# [Exercise details]
For each line of the data that includes the word "서울로인", copy the line.

# [Records shown]
========================================================================
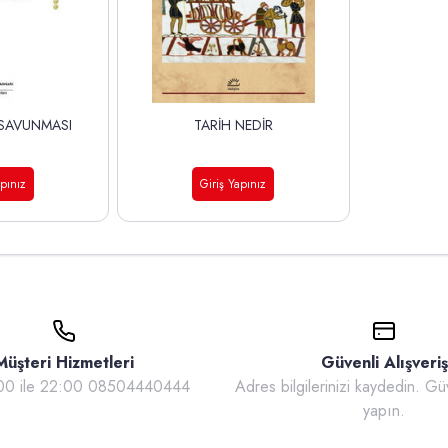
 SAVUNMASI
TARİH NEDİR
apınız
Giriş Yapınız
Müşteri Hizmetleri
Güvenli Alışveriş
:00 ile 22:00 08504440444
Adres bilgilerinizi kaydedin. Güv
yapın.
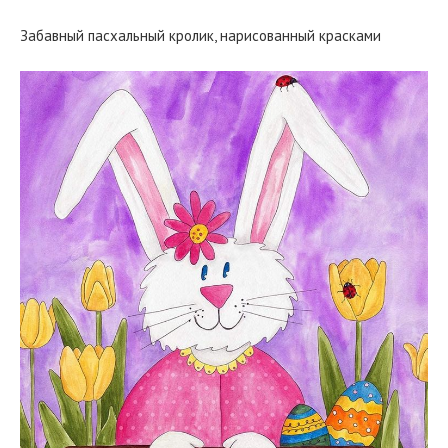
Забавный пасхальный кролик, нарисованный красками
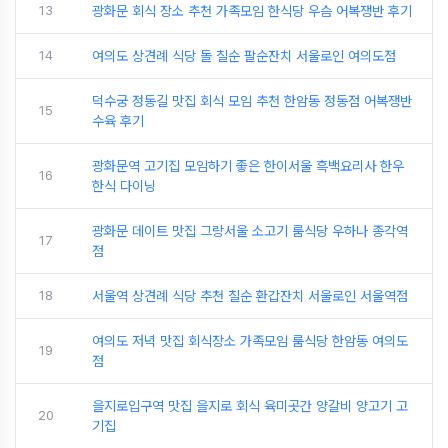
13
광화문 회식 장소 추천 가족모임 한식당 우슴 어복쟁반 후기
14
여의도 상견례 식당 돌 칠순 팔순잔치 서울로인 여의도점
덕수궁 정동길 맛집 회식 모임 추천 한암동 정동점 어복쟁반
15
수육 후기
광화문역 고기집 모임하기 좋은 한이서울 흑백요리사 한우
16
한식 다이닝
광화문 데이트 맛집 그랑서울 소고기 룸식당 우하나 종각역
17
점
18
서울역 상견례 식당 추천 칠순 환갑잔치 서울로인 서울역점
여의도 저녁 맛집 회식장소 가족모임 룸식당 한암동 여의도
19
점
을지로입구역 맛집 을지로 회식 육미곳간 양갈비 양고기 고
20
기집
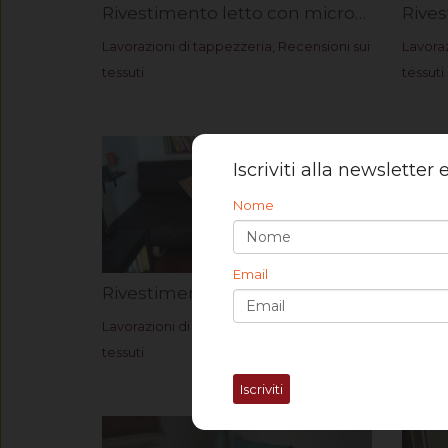
Rivestimento letto con microfibra Astra. Rif. Elena M.
Lavorazioni di tappezzeria
,
Recensioni sui
Lavoraz
tessuti
tessuti
Iscriviti alla newsletter
Nome
Email
Rivestimento divano in fintapelle Rif. Silvia B.
Lavorazioni di tappezzeria
,
Recensioni sui
Lavoraz
tessuti
Iscriviti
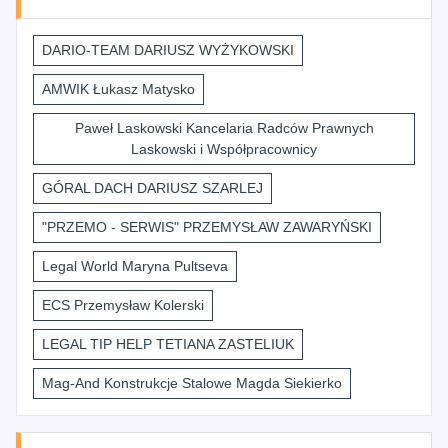
DARIO-TEAM DARIUSZ WYŻYKOWSKI
AMWIK Łukasz Matysko
Paweł Laskowski Kancelaria Radców Prawnych
Laskowski i Współpracownicy
GÓRAL DACH DARIUSZ SZARLEJ
"PRZEMO - SERWIS" PRZEMYSŁAW ZAWARYŃSKI
Legal World Maryna Pultseva
ECS Przemysław Kolerski
LEGAL TIP HELP TETIANA ZASTELIUK
Mag-And Konstrukcje Stalowe Magda Siekierko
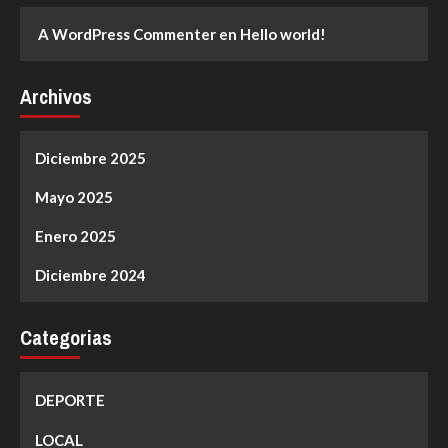
A WordPress Commenter
en
Hello world!
Archivos
Diciembre 2025
Mayo 2025
Enero 2025
Diciembre 2024
Categorias
DEPORTE
LOCAL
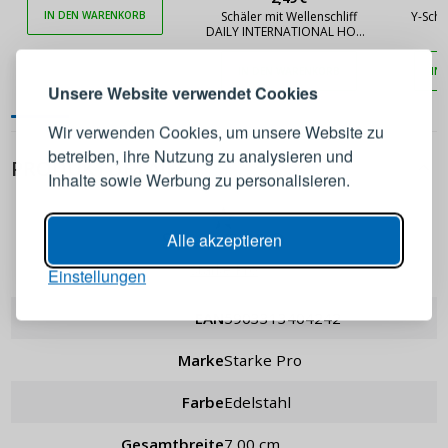
ANMELDEN
REGISTRIEREN
IN DEN WARENKORB
Schäler mit Wellenschliff
Y-Sch
DAILY INTERNATIONAL HOME
7 cm rosa
IN DEN WARENKORB
IN
Melden Sie sich bei Ihrem
Unsere Website verwendet Cookies
Konto an
Wir verwenden Cookies, um unsere Website zu
betreiben, ihre Nutzung zu analysieren und
PRODUKTDETAILS
E-Mail-Adresse
Inhalte sowie Werbung zu personalisieren.
Passwort
ANZEIGEN
Alle akzeptieren
Starke Pro
Einstellungen
ANMELDEN
EAN
5903313404242
Marke
Starke Pro
Passwort erinnern
Farbe
Edelstahl
Gesamtbreite
7,00 cm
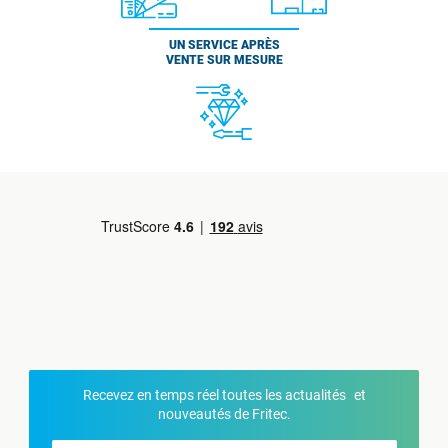
UN SERVICE APRÈS
VENTE SUR MESURE
Recevez en temps réel toutes les actualités et
nouveautés de Fritec.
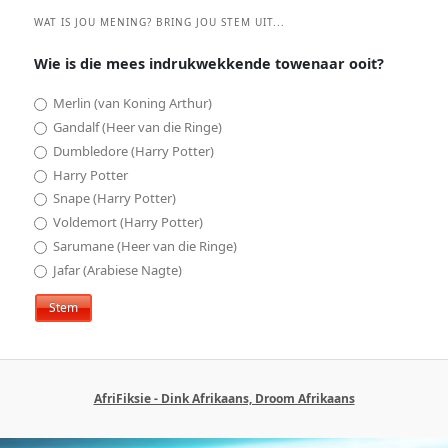
WAT IS JOU MENING? BRING JOU STEM UIT...
Wie is die mees indrukwekkende towenaar ooit?
Merlin (van Koning Arthur)
Gandalf (Heer van die Ringe)
Dumbledore (Harry Potter)
Harry Potter
Snape (Harry Potter)
Voldemort (Harry Potter)
Sarumane (Heer van die Ringe)
Jafar (Arabiese Nagte)
AfriFiksie - Dink Afrikaans, Droom Afrikaans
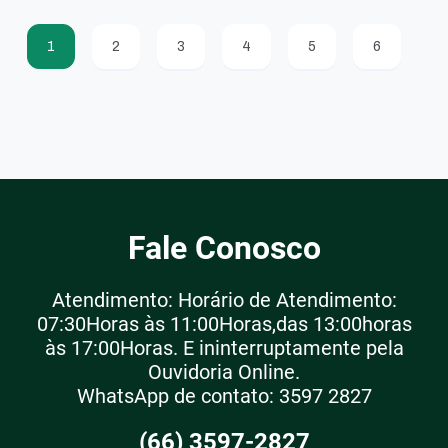
1
2
3
4
5
6
Fale Conosco
Atendimento: Horário de Atendimento:
07:30Horas às 11:00Horas,das 13:00horas
às 17:00Horas. E ininterruptamente pela
Ouvidoria Online.
WhatsApp de contato: 3597 2827
(66) 3597-2827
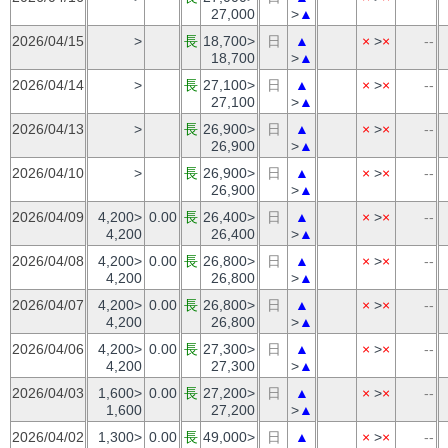
27,000
>
▲
2026/04/15
>
長
18,700>
日
▲
×
>
×
--
18,700
>
▲
2026/04/14
>
長
27,100>
日
▲
×
>
×
--
27,100
>
▲
2026/04/13
>
長
26,900>
日
▲
×
>
×
--
26,900
>
▲
2026/04/10
>
長
26,900>
日
▲
×
>
×
--
26,900
>
▲
2026/04/09
4,200>
0.00
長
26,400>
日
▲
×
>
×
--
4,200
26,400
>
▲
2026/04/08
4,200>
0.00
長
26,800>
日
▲
×
>
×
--
4,200
26,800
>
▲
2026/04/07
4,200>
0.00
長
26,800>
日
▲
×
>
×
--
4,200
26,800
>
▲
2026/04/06
4,200>
0.00
長
27,300>
日
▲
×
>
×
--
4,200
27,300
>
▲
2026/04/03
1,600>
0.00
長
27,200>
日
▲
×
>
×
--
1,600
27,200
>
▲
2026/04/02
1,300>
0.00
長
49,000>
日
▲
×
>
×
--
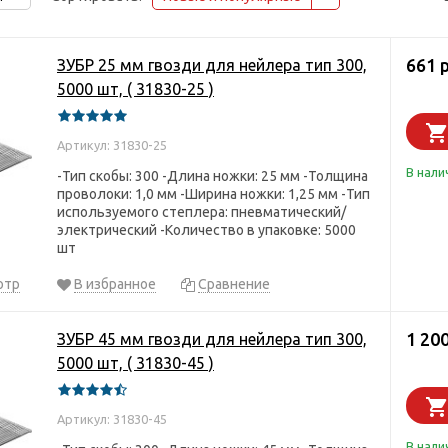
661 
ЗУБР 25 мм гвозди для нейлера тип 300,
5000 шт, ( 31830-25 )
Артикул: 31830-25
В нали
-Тип скобы: 300 -Длина ножки: 25 мм -Толщина
проволоки: 1,0 мм -Ширина ножки: 1,25 мм -Тип
используемого степлера: пневматический/
электрический -Количество в упаковке: 5000
шт
отр
В избранное
Сравнение
1 200
ЗУБР 45 мм гвозди для нейлера тип 300,
5000 шт, ( 31830-45 )
Артикул: 31830-45
В нали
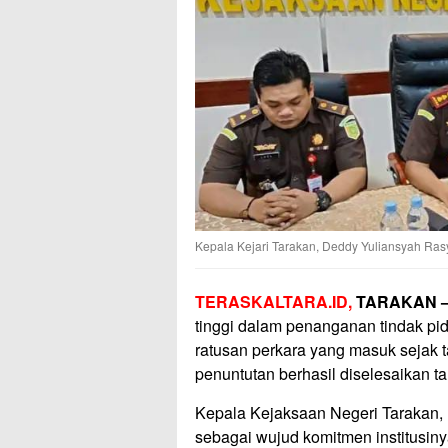
Kepala Kejari Tarakan, Deddy Yuliansyah Rasy
TERASKALTARA.ID,
TARAKAN 
tinggi dalam penanganan tindak pi
ratusan perkara yang masuk sejak t
penuntutan berhasil diselesaikan 
Kepala Kejaksaan Negeri Tarakan, 
sebagai wujud komitmen institusin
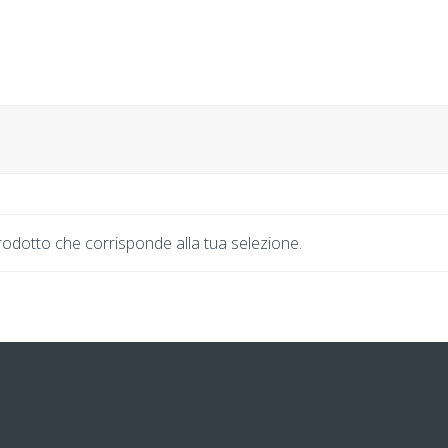
odotto che corrisponde alla tua selezione.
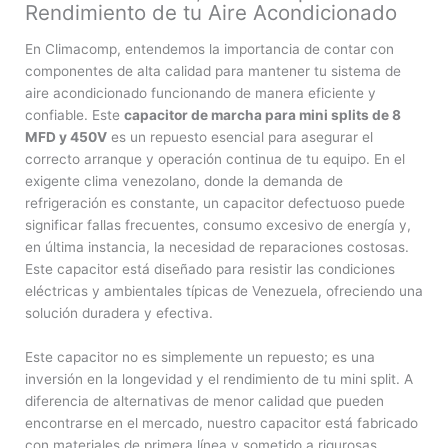
Rendimiento de tu Aire Acondicionado
En Climacomp, entendemos la importancia de contar con
componentes de alta calidad para mantener tu sistema de
aire acondicionado funcionando de manera eficiente y
confiable. Este
capacitor de marcha para mini splits de 8
MFD y 450V
es un repuesto esencial para asegurar el
correcto arranque y operación continua de tu equipo. En el
exigente clima venezolano, donde la demanda de
refrigeración es constante, un capacitor defectuoso puede
significar fallas frecuentes, consumo excesivo de energía y,
en última instancia, la necesidad de reparaciones costosas.
Este capacitor está diseñado para resistir las condiciones
eléctricas y ambientales típicas de Venezuela, ofreciendo una
solución duradera y efectiva.
Este capacitor no es simplemente un repuesto; es una
inversión en la longevidad y el rendimiento de tu mini split. A
diferencia de alternativas de menor calidad que pueden
encontrarse en el mercado, nuestro capacitor está fabricado
con materiales de primera línea y sometido a rigurosas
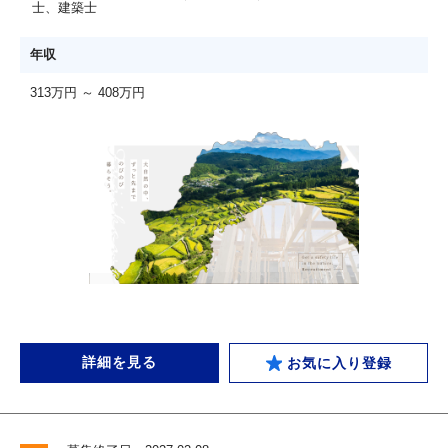
士、建築士
年収
313万円 ～ 408万円
詳細を見る
お気に入り登録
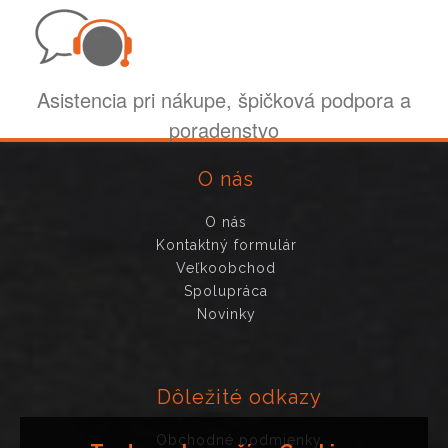
Asistencia pri nákupe, špičková podpora a
poradenstvo
O nás
O nás
Kontaktný formulár
Veľkoobchod
Spolupráca
Novinky
Dôležité odkazy
Obchodné podmienky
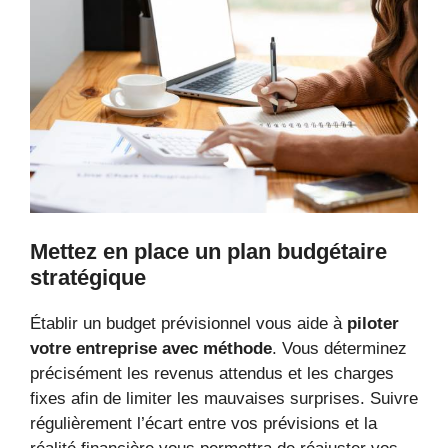
Mettez en place un plan budgétaire
stratégique
Établir un budget prévisionnel vous aide à
piloter
votre entreprise avec méthode
. Vous déterminez
précisément les revenus attendus et les charges
fixes afin de limiter les mauvaises surprises. Suivre
régulièrement l’écart entre vos prévisions et la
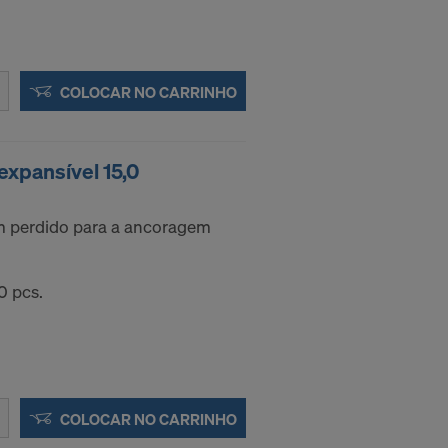
COLOCAR NO CARRINHO
xpansível 15,0
 perdido para a ancoragem
 pcs.
COLOCAR NO CARRINHO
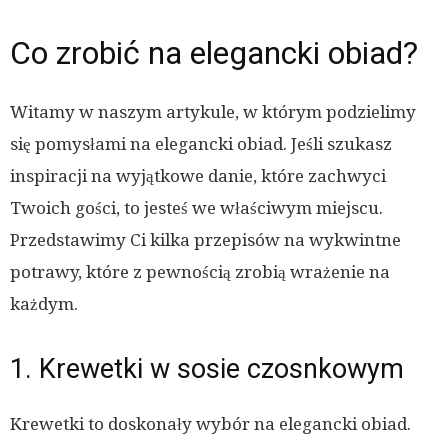
Co zrobić na elegancki obiad?
Witamy w naszym artykule, w którym podzielimy
się pomysłami na elegancki obiad. Jeśli szukasz
inspiracji na wyjątkowe danie, które zachwyci
Twoich gości, to jesteś we właściwym miejscu.
Przedstawimy Ci kilka przepisów na wykwintne
potrawy, które z pewnością zrobią wrażenie na
każdym.
1. Krewetki w sosie czosnkowym
Krewetki to doskonały wybór na elegancki obiad.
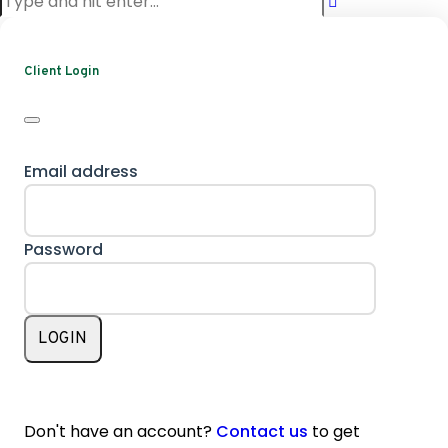
Client Login
Email address
Password
LOGIN
Don't have an account?
Contact us
to get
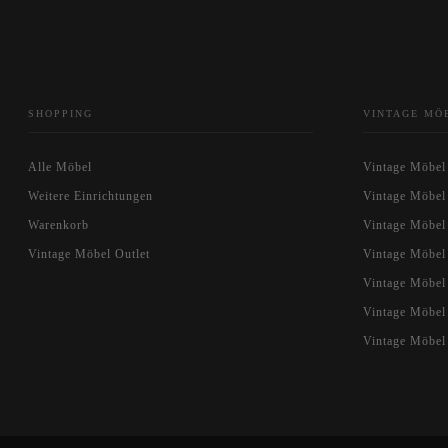
SHOPPING
VINTAGE MÖ
Alle Möbel
Vintage Möbel
Weitere Einrichtungen
Vintage Möbel
Warenkorb
Vintage Möbel
Vintage Möbel Outlet
Vintage Möbel
Vintage Möbe
Vintage Möbel
Vintage Möbel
========================================================================
# [Result]
여의도 상견례 식당 돌 칠순 팔순잔치 서울로인 여의도점
서울역 상견례 식당 추천 칠순 환갑잔치 서울로인 서울역점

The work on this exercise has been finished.